L’habitat 3230 est caractéristique des bancs de graviers ouverts, soumis à des inondations régulières et dont la végétation se compose d’arbustes et d’herbacées pionnières. C’est un habitat transitoire entre une végétation pionnière uniquement herbacée et un habitat plus arboré.
Lorsqu’un cours d’eau est fonctionnel, il y a des modifications de profil entrainant la disparition et l’apparition des bancs de galet au grès des épisodes de crues. La végétation pionnière suit les changements de ces milieux.
Evolution des surfaces dans les Pyrénées :
Dans les Pyrénées françaises, la Myricaire d’Allemagne semble avoir totalement disparu. L’une des dernières stations connues était sur la Neste d’Aure (2006, Jean-Michel PARDE, revu par Wilfrid Ratel en 2010 et 2012), au sein du site Natura 2000. Elle est cependant bien mieux représentée sur le versant sud des Pyrénées, en Espagne (Catalogne, Navarre et surtout en Aragon : 64 stations, pour 3 seulement en Catalogne).
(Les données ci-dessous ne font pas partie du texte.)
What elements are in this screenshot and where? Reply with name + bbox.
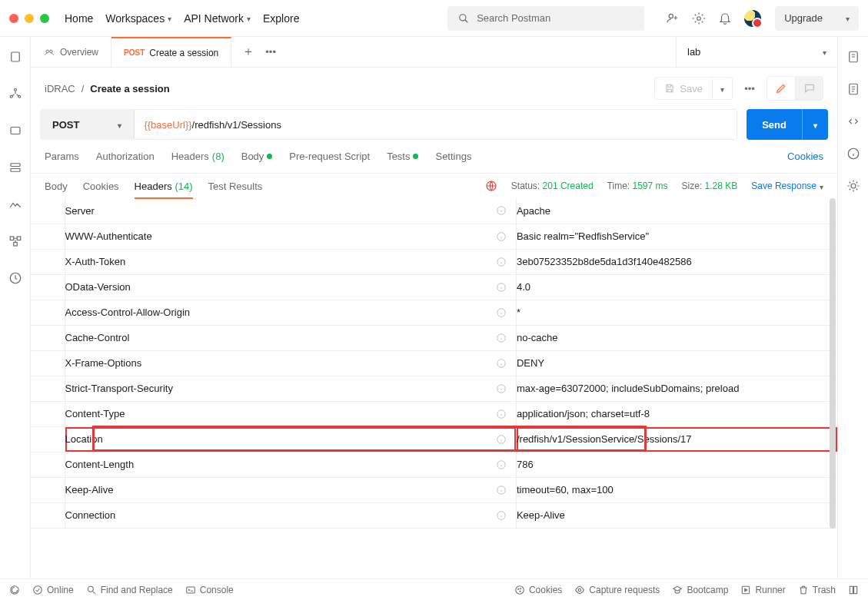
info-icon[interactable]: [496, 409, 507, 419]
apis-icon[interactable]: [8, 86, 23, 101]
notifications-bell-icon[interactable]: [718, 12, 732, 25]
nav-api-network[interactable]: API Network ▾: [184, 12, 251, 25]
row-gutter: [31, 249, 65, 274]
restab-test-results[interactable]: Test Results: [208, 181, 263, 192]
svg-line-1: [465, 19, 468, 22]
search-icon: [458, 13, 469, 24]
info-icon[interactable]: [496, 231, 507, 242]
minimize-window-icon[interactable]: [25, 14, 34, 23]
network-globe-icon[interactable]: [485, 180, 497, 192]
url-input[interactable]: {{baseUrl}}/redfish/v1/Sessions: [135, 109, 737, 140]
info-icon[interactable]: [496, 459, 507, 470]
edit-docs-button[interactable]: [767, 77, 795, 100]
bootcamp-button[interactable]: Bootcamp: [672, 585, 728, 595]
capture-requests-button[interactable]: Capture requests: [574, 585, 660, 595]
settings-gear-icon[interactable]: [692, 12, 706, 25]
info-icon[interactable]: [496, 333, 507, 343]
online-status[interactable]: Online: [32, 585, 74, 595]
save-options-button[interactable]: ▾: [713, 77, 733, 100]
history-icon[interactable]: [8, 270, 23, 286]
close-window-icon[interactable]: [9, 14, 18, 23]
svg-point-39: [516, 585, 524, 594]
trash-button[interactable]: Trash: [798, 585, 836, 595]
reqtab-headers-count: (8): [212, 151, 224, 162]
mock-servers-icon[interactable]: [8, 160, 23, 175]
tab-request[interactable]: POST Create a session: [111, 37, 231, 67]
info-icon[interactable]: [496, 282, 507, 293]
send-button[interactable]: Send ▾: [747, 109, 828, 140]
info-icon[interactable]: [496, 434, 507, 445]
more-actions-button[interactable]: •••: [740, 83, 759, 94]
header-value: DENY: [517, 357, 544, 369]
code-pane-icon[interactable]: [846, 114, 861, 129]
info-icon[interactable]: [496, 510, 507, 521]
header-key-cell: Connection: [65, 502, 516, 528]
env-name: lab: [687, 46, 700, 58]
console-button[interactable]: Console: [185, 585, 234, 595]
nav-explore[interactable]: Explore: [263, 12, 299, 25]
window-controls[interactable]: [9, 14, 49, 23]
new-tab-button[interactable]: ＋: [242, 44, 254, 60]
send-options-caret[interactable]: ▾: [802, 109, 828, 140]
reqtab-prerequest[interactable]: Pre-request Script: [289, 151, 370, 162]
find-replace-button[interactable]: Find and Replace: [86, 585, 173, 595]
panes-toggle-button[interactable]: [848, 585, 859, 595]
restab-cookies[interactable]: Cookies: [83, 181, 119, 192]
info-icon[interactable]: [496, 358, 507, 369]
comments-button[interactable]: [795, 77, 823, 100]
svg-rect-12: [17, 237, 21, 240]
info-icon[interactable]: [496, 485, 507, 496]
http-method-selector[interactable]: POST ▾: [40, 109, 135, 140]
reqtab-body[interactable]: Body: [241, 151, 273, 162]
docs-pane-icon[interactable]: [846, 49, 861, 65]
header-value-cell: timeout=60, max=100: [516, 477, 837, 502]
svg-rect-10: [11, 169, 20, 172]
info-icon[interactable]: [496, 307, 507, 318]
reqtab-settings[interactable]: Settings: [435, 151, 471, 162]
info-icon[interactable]: [496, 257, 507, 267]
save-response-button[interactable]: Save Response ▾: [751, 181, 823, 191]
comments-pane-icon[interactable]: [846, 81, 861, 97]
save-button[interactable]: Save: [654, 77, 713, 100]
maximize-window-icon[interactable]: [40, 14, 49, 23]
footer-cookies-button[interactable]: Cookies: [514, 585, 562, 595]
upgrade-button[interactable]: Upgrade ▾: [775, 6, 859, 31]
breadcrumb-root[interactable]: iDRAC: [45, 83, 75, 94]
info-icon[interactable]: [496, 205, 507, 216]
reqtab-tests[interactable]: Tests: [387, 151, 418, 162]
collections-icon[interactable]: [8, 49, 23, 65]
invite-icon[interactable]: [666, 12, 680, 25]
header-value: Apache: [517, 205, 550, 217]
runner-button[interactable]: Runner: [740, 585, 785, 595]
svg-point-3: [697, 16, 701, 20]
table-row: Location/redfish/v1/SessionService/Sessi…: [31, 426, 837, 452]
reqtab-authorization[interactable]: Authorization: [96, 151, 155, 162]
scrollbar[interactable]: [830, 198, 836, 529]
info-pane-icon[interactable]: [846, 146, 861, 161]
avatar[interactable]: [744, 10, 761, 27]
header-key-cell: Content-Length: [65, 452, 516, 477]
header-key: Location: [65, 433, 103, 445]
header-key-cell: Strict-Transport-Security: [65, 376, 516, 401]
search-input[interactable]: Search Postman: [447, 6, 644, 31]
nav-workspaces[interactable]: Workspaces ▾: [105, 12, 171, 25]
reqtab-params[interactable]: Params: [45, 151, 79, 162]
reqtab-headers[interactable]: Headers (8): [171, 151, 224, 162]
header-value-cell: Apache: [516, 198, 837, 224]
info-icon[interactable]: [496, 383, 507, 394]
environments-icon[interactable]: [8, 123, 23, 138]
tab-options-icon[interactable]: •••: [265, 46, 276, 58]
restab-body[interactable]: Body: [45, 181, 68, 192]
table-row: Access-Control-Allow-Origin*: [31, 300, 837, 325]
sync-status-icon[interactable]: [9, 585, 20, 595]
related-pane-icon[interactable]: [846, 178, 861, 194]
upgrade-label: Upgrade: [784, 12, 823, 24]
tab-overview[interactable]: Overview: [31, 37, 111, 67]
header-key: Content-Type: [65, 408, 125, 419]
flows-icon[interactable]: [8, 234, 23, 249]
environment-selector[interactable]: lab ▾: [676, 37, 837, 67]
nav-home[interactable]: Home: [65, 12, 93, 25]
cookies-link[interactable]: Cookies: [787, 151, 823, 162]
restab-headers[interactable]: Headers (14): [135, 181, 193, 192]
monitors-icon[interactable]: [8, 197, 23, 212]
Carte 1 : Répartition de l’habitat d’intérêt communautaire : le « 3230 - Rivières alpines avec végétation ripicole ligneuse à Myricaria germanica ».
Image 4 : Station de Myricaire d’Allemagne sur la Neste d’Aure (Grezian) en 2007, aujourd’hui disparue / © Crédit photo : THEVIN Jérémy (AREMIP)
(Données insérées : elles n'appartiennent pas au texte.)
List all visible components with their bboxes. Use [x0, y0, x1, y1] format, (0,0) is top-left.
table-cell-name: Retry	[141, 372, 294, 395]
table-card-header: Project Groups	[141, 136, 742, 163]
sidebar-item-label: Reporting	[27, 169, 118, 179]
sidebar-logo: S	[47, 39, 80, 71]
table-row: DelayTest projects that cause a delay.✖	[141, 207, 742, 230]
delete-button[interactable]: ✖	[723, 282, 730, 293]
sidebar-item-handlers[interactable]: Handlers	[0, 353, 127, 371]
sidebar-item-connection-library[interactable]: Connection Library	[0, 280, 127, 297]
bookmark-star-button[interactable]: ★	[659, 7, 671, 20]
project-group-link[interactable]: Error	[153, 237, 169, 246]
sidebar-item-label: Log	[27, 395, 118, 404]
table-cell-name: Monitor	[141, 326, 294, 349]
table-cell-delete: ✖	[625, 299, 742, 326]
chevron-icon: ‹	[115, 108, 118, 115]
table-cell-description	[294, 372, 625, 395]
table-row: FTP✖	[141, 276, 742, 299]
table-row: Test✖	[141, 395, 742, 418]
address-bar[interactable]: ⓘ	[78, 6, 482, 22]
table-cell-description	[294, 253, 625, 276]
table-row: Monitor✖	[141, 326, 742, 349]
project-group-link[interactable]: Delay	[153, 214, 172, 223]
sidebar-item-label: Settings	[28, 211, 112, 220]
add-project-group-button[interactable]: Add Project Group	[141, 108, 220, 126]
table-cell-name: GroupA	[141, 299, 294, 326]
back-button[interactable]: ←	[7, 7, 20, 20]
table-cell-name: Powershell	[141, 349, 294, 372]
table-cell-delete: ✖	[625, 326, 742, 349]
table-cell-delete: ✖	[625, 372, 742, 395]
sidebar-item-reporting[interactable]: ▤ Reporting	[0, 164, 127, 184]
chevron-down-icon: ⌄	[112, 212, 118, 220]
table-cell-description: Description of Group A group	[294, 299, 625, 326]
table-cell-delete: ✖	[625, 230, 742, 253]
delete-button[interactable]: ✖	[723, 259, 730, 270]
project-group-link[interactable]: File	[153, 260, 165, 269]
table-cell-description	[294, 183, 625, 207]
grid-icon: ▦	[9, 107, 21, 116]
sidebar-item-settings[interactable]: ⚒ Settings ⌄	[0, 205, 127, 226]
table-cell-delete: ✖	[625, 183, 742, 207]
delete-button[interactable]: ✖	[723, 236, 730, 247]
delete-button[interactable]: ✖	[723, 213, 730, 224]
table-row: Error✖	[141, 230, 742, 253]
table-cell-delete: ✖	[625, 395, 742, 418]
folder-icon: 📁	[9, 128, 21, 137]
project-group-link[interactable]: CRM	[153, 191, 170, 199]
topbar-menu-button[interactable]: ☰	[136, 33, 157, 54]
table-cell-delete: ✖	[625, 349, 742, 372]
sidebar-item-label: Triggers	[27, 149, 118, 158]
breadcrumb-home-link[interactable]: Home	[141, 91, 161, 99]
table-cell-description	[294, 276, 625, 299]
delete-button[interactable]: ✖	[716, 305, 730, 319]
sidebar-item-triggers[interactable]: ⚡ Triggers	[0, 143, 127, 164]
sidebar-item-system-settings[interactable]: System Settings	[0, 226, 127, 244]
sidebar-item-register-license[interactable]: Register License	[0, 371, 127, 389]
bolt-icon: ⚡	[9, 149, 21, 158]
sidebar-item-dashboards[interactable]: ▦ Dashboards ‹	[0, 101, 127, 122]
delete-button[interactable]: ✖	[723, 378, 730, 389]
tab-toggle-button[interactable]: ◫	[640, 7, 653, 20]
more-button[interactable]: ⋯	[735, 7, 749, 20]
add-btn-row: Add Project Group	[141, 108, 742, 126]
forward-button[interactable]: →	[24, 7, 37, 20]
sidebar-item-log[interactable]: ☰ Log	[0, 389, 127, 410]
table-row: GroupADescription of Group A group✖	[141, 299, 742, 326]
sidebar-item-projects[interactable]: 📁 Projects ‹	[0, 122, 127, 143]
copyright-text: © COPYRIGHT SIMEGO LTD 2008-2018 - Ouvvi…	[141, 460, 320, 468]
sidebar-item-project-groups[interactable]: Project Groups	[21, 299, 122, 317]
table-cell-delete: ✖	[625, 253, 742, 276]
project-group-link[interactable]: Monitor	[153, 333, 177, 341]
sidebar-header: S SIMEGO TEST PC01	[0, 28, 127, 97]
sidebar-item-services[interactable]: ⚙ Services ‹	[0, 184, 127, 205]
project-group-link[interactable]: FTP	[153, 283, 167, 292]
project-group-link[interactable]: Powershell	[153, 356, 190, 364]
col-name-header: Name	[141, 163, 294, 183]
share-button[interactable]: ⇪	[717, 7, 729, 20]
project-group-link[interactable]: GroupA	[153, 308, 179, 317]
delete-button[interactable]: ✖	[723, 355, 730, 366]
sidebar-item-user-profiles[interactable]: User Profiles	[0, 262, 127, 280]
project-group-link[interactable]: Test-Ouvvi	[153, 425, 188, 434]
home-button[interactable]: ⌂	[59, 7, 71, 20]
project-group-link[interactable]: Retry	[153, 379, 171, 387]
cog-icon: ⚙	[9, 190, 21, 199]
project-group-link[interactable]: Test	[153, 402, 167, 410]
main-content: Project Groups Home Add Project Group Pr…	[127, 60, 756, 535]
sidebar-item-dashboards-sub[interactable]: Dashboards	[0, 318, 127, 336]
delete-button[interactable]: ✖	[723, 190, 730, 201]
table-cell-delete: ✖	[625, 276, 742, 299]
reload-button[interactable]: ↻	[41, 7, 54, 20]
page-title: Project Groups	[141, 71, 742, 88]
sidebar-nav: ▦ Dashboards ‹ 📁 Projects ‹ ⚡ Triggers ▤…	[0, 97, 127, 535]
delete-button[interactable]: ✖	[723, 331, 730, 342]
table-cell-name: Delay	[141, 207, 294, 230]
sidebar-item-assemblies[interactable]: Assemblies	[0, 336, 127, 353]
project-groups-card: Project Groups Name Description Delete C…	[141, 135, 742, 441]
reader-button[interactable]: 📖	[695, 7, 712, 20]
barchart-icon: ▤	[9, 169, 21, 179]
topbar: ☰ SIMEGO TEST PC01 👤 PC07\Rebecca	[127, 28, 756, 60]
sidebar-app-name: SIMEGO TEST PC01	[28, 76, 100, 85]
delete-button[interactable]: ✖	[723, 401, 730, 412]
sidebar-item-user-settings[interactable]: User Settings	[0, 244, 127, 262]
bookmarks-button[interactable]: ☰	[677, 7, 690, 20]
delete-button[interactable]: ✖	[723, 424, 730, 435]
La Myricaire était autrefois présente non seulement sur la Neste, mais aussi sur la Garonne et sur l’ensemble du bassin amont du Gave.
Un recul de plus d’un siècle montre une régression rapide de cette espèce. Bonnier signalait (1890) pour le bord de la Neste d’Aure, en amont d’Arreau « les principaux arbrisseaux sont des Myricaria germanica dans les délaissés de la Neste et de ses affluents ».
Cette espèce, qui était donc autrefois très présente sur la Neste, semble avoir complètement disparu de la rivière. La dernière station connue sur la Neste d’Aure a été détruite à l’occasion de la grande crue de juin 2013. Déjà, la station décrite par Nicolas Leblond en 2005 avait disparu en 2006, à la suite d’un terrassement. Des prospections effectuées plus en amont par l’AREMIP sur les affluents de la Neste en 2020, n’ont pas permis de retrouver l’espèce. La révision de la cartographie d’habitat effectuée en 2025 confirme également une disparition de l’espèce sur l’ensemble du site Natura 2000. Sur la Garonne, Belhacene (2010) la cite comme non revue depuis 1950.
Causes possibles de sa disparition :
Une partie de l’explication de cette situation semblerait venir des aménagements riverains successifs (endiguement, artificialisation des berges, arasement des atterrissements) effectués en amont de la rivière. Ils font disparaître le flux de semences de l’espèce et tendent à limiter le renouvellement des bancs de galets sur le site. Or, la Myricaire a besoin, pour se maintenir sur un cours d’eau, d’un substrat périodiquement bouleversé par des crues violentes, empêchant la colonisation des bancs de galets par des arbres.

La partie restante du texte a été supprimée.